> Certain manufacturer devices being flaky, yes, but as a platform
This makes me a little weary of your comment. I don't think I'd really care if my lights not working was due to a "manufacturer being flaky" if they worked yesterday, but don't today.
Are you talking about devices being flaky on first setup (which sucks, but is understandable), or are you talking about them being flaky after an update?
I think one solid way of handling the instability is to use high quality light automation (Lutron Caseta, for example) for the things you'll really notice, but for stuff you care less about (for me that's cameras, temperature sensors) you can use cheaper ZWave stuff w/ home assistant. The lights turn on and off when I expect, but temperature might update a little less frequently if HA is flaky.

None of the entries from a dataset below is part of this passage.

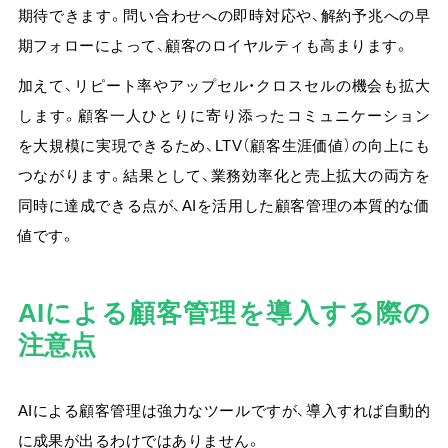
期待できます。
問い合わせへの即時対応や、解約予兆への早
期フォローによって、顧客のロイヤルティも高まります。
加えて、リピート率やアップセル・クロスセルの機会も拡大
します。顧客一人ひとりに寄り添ったコミュニケーション
を大規模に実現できるため、LTV（顧客生涯価値）の向上にも
つながります。結果として、業務効率化と売上拡大の両方を
同時に達成できる点が、AIを活用した顧客管理の本質的な価
値です。
AIによる顧客管理を導入する際の
注意点
AIによる顧客管理は強力なツールですが、導入すれば自動的
に成果が出るわけではありません。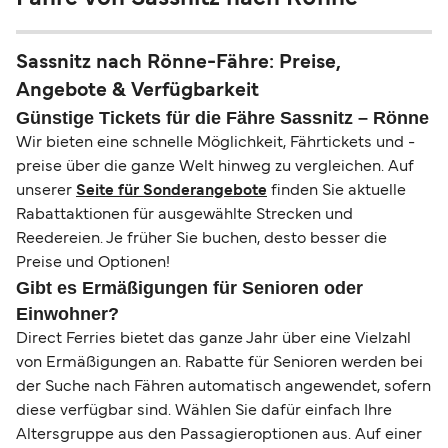
Sassnitz nach Rönne-Fähre: Preise,
Angebote & Verfügbarkeit
Günstige Tickets für die Fähre Sassnitz – Rönne
Wir bieten eine schnelle Möglichkeit, Fährtickets und -
preise über die ganze Welt hinweg zu vergleichen. Auf
unserer
Seite für Sonderangebote
finden Sie aktuelle
Rabattaktionen für ausgewählte Strecken und
Reedereien. Je früher Sie buchen, desto besser die
Preise und Optionen!
Gibt es Ermäßigungen für Senioren oder
Einwohner?
Direct Ferries bietet das ganze Jahr über eine Vielzahl
von Ermäßigungen an. Rabatte für Senioren werden bei
der Suche nach Fähren automatisch angewendet, sofern
diese verfügbar sind. Wählen Sie dafür einfach Ihre
Altersgruppe aus den Passagieroptionen aus. Auf einer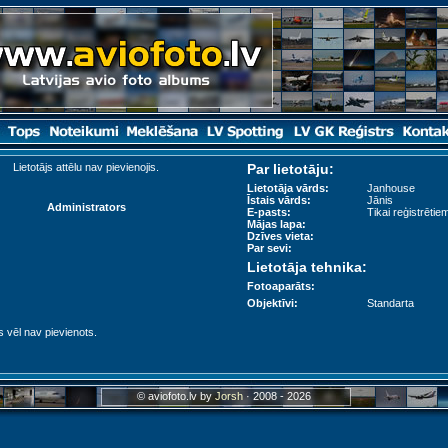
Lietotājs attēlu nav pievienojis.
Par lietotāju:
Lietotāja vārds:
Janhouse
Īstais vārds:
Jānis
Administrators
E-pasts:
Tikai reģistrētiem
Mājas lapa:
Dzīves vieta:
Par sevi:
Lietotāja tehnika:
Fotoaparāts:
Objektīvi:
Standarta
s vēl nav pievienots.
© aviofoto.lv by
Jorsh
· 2008 - 2026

Honestly, for any sensor that's basically just read only, the best thing I've seen is to just avoid all of the bluetooth/wifi/zigbee/zwave entirely, and just use basic tried and true accurite (or similar) sensors that never need updates and just pull the data with rtl_433. Way, way less fuss, they always just work, batteries last longer, by and large zero bullshit.
It's the devices that is flaky. Some of the shitty bulbs I got don't always turn on in one command but that was true via their own app too. Basically shitty devices aren't magically better via home assistant.

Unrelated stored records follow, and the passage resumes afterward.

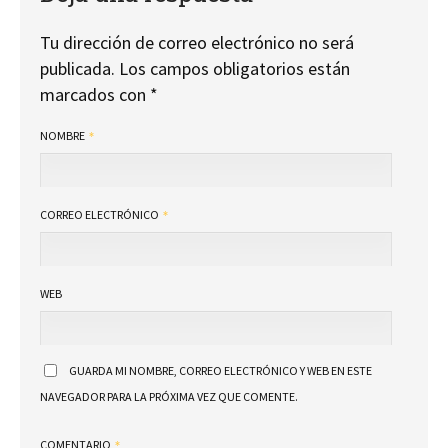
Tu dirección de correo electrónico no será
publicada.
Los campos obligatorios están
marcados con
*
NOMBRE
CORREO ELECTRÓNICO
WEB
GUARDA MI NOMBRE, CORREO ELECTRÓNICO Y WEB EN ESTE
NAVEGADOR PARA LA PRÓXIMA VEZ QUE COMENTE.
COMENTARIO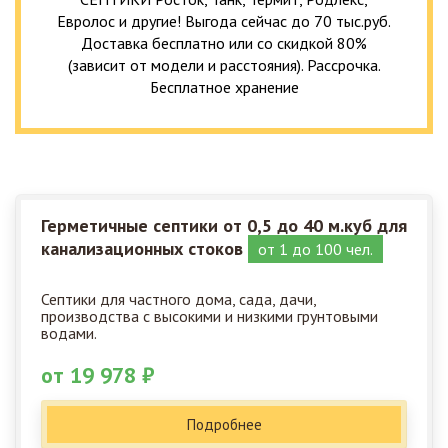
Евролос и другие! Выгода сейчас до 70 тыс.руб.
Доставка бесплатно или со скидкой 80%
(зависит от модели и расстояния). Рассрочка.
Бесплатное хранение
Герметичные септики от 0,5 до 40 м.куб для
канализационных стоков
от 1 до 100 чел.
Септики для частного дома, сада, дачи,
производства с высокими и низкими грунтовыми
водами.
от 19 978 ₽
Подробнее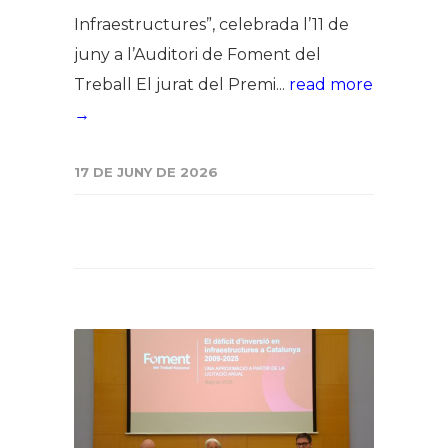
Infraestructures”, celebrada l’11 de
juny a l’Auditori de Foment del
Treball El jurat del Premi...
read more
→
17 DE JUNY DE 2026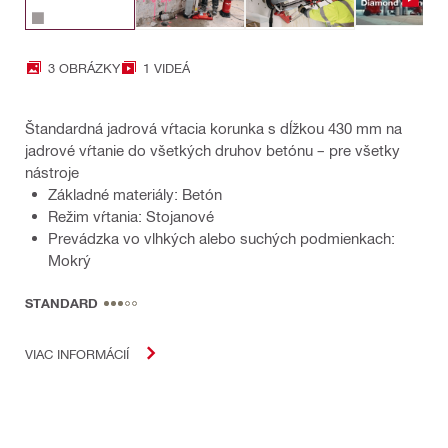
3 OBRÁZKY
1 VIDEÁ
Štandardná jadrová vŕtacia korunka s dĺžkou 430 mm na
jadrové vŕtanie do všetkých druhov betónu – pre všetky
nástroje
Základné materiály: Betón
Režim vŕtania: Stojanové
Prevádzka vo vlhkých alebo suchých podmienkach:
Mokrý
STANDARD
VIAC INFORMÁCIÍ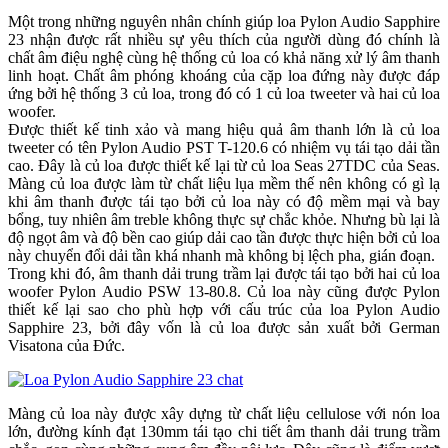
Một trong những nguyên nhân chính giúp loa Pylon Audio Sapphire
23 nhận được rất nhiều sự yêu thích của người dùng đó chính là
chất âm điệu nghệ cùng hệ thống củ loa có khả năng xử lý âm thanh
linh hoạt. Chất âm phóng khoáng của cặp loa đứng này được đáp
ứng bởi hệ thống 3 củ loa, trong đó có 1 củ loa tweeter và hai củ loa
woofer.
Được thiết kế tinh xảo và mang hiệu quả âm thanh lớn là củ loa
tweeter có tên Pylon Audio PST T-120.6 có nhiệm vụ tái tạo dải tần
cao. Đây là củ loa được thiết kế lại từ củ loa Seas 27TDC của Seas.
Màng củ loa được làm từ chất liệu lụa mềm thế nên không có gì lạ
khi âm thanh được tái tạo bởi củ loa này có độ mềm mại và bay
bổng, tuy nhiên âm treble không thực sự chắc khỏe. Nhưng bù lại là
độ ngọt âm và độ bền cao giúp dải cao tần được thực hiện bởi củ loa
này chuyển đổi dải tần khá nhanh mà không bị lệch pha, gián đoạn.
Trong khi đó, âm thanh dải trung trầm lại được tái tạo bởi hai củ loa
woofer Pylon Audio PSW 13-80.8. Củ loa này cũng được Pylon
thiết kế lại sao cho phù hợp với cấu trúc của loa Pylon Audio
Sapphire 23, bởi đây vốn là củ loa được sản xuất bởi German
Visatona của Đức.
Màng củ loa này được xây dựng từ chất liệu cellulose với nón loa
lớn, đường kính đạt 130mm tái tạo chi tiết âm thanh dải trung trầm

> Basically shitty devices aren't magically better via home assistant.
I feel like half the griping about HA is people realizing all the hardware errata and physical reality bullshit embedded developers have to paper over on a daily basis.
E.g. no, you can't just read contact sensors without debouncing
If I had to guess, they're probably referring to the way that certain devices broadcast their APIs to external services. A lot of them have no intention of allowing open access to APIs (e.g., my mini-split controller requires a slight hack to get it connected to HA).
That is, the flakiness isn't due to HA updates breaking connections or an unstable server, but rather manufacturers designing closed and/or brittle systems. Try as they might, the HA authors and surrounding community can only do so much for such devices.
Also, I believe the word you're looking for is 'wary' (as in, to be skeptical or suspicious), not 'weary' (as in, to be tired). :)
I have several Aqara temp/humidity sensors that intermittently lose connection. They don't affect the operation/stability of the rest of the HA platform and is not a problem with HA, as my other zigbee devices that report the same data work fine.
I should probably just remove them, but I don't have any automations that depend on them.
This makes me a little weary of your comment. I don't think I'd really care if my lights not working was due to a "manufacturer being flaky" if they worked yesterday, but don't today.
Are you talking about devices being flaky on first setup (which sucks, but is understandable), or are you talking about them being flaky after an update?